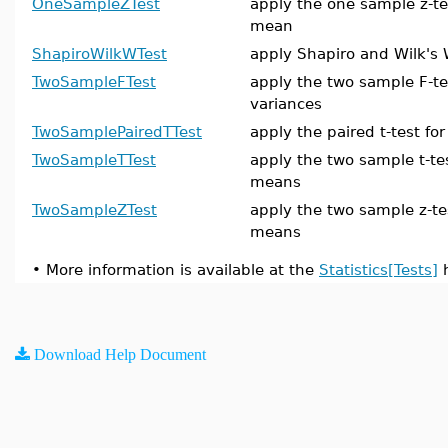
OneSampleZTest
apply the one sample z-te
mean
ShapiroWilkWTest
apply Shapiro and Wilk's 
TwoSampleFTest
apply the two sample F-te
variances
TwoSamplePairedTTest
apply the paired t-test f
TwoSampleTTest
apply the two sample t-te
means
TwoSampleZTest
apply the two sample z-te
means
•
More information is available at the
Statistics[Tests]
h
Download Help Document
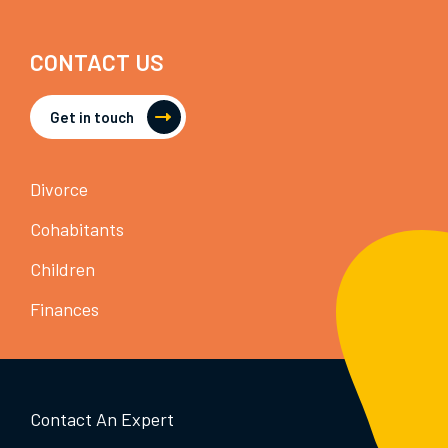
CONTACT US
Get in touch
Divorce
Cohabitants
Children
Finances
Contact An Expert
§
* _YOUR GOAL_:
Reproduce every entry above in full and exactly, though not its pictures.

* _REPLY_:
OneSampleZTest
apply the one sample z-te
mean
ShapiroWilkWTest
apply Shapiro and Wilk's 
TwoSampleFTest
apply the two sample F-te
variances
TwoSamplePairedTTest
apply the paired t-test f
TwoSampleTTest
apply the two sample t-te
means
TwoSampleZTest
apply the two sample z-te
means
•
More information is available at the
Statistics[Tests]
h
Download Help Document
CONTACT US
Get in touch
Divorce
Cohabitants
Children
Finances
Contact An Expert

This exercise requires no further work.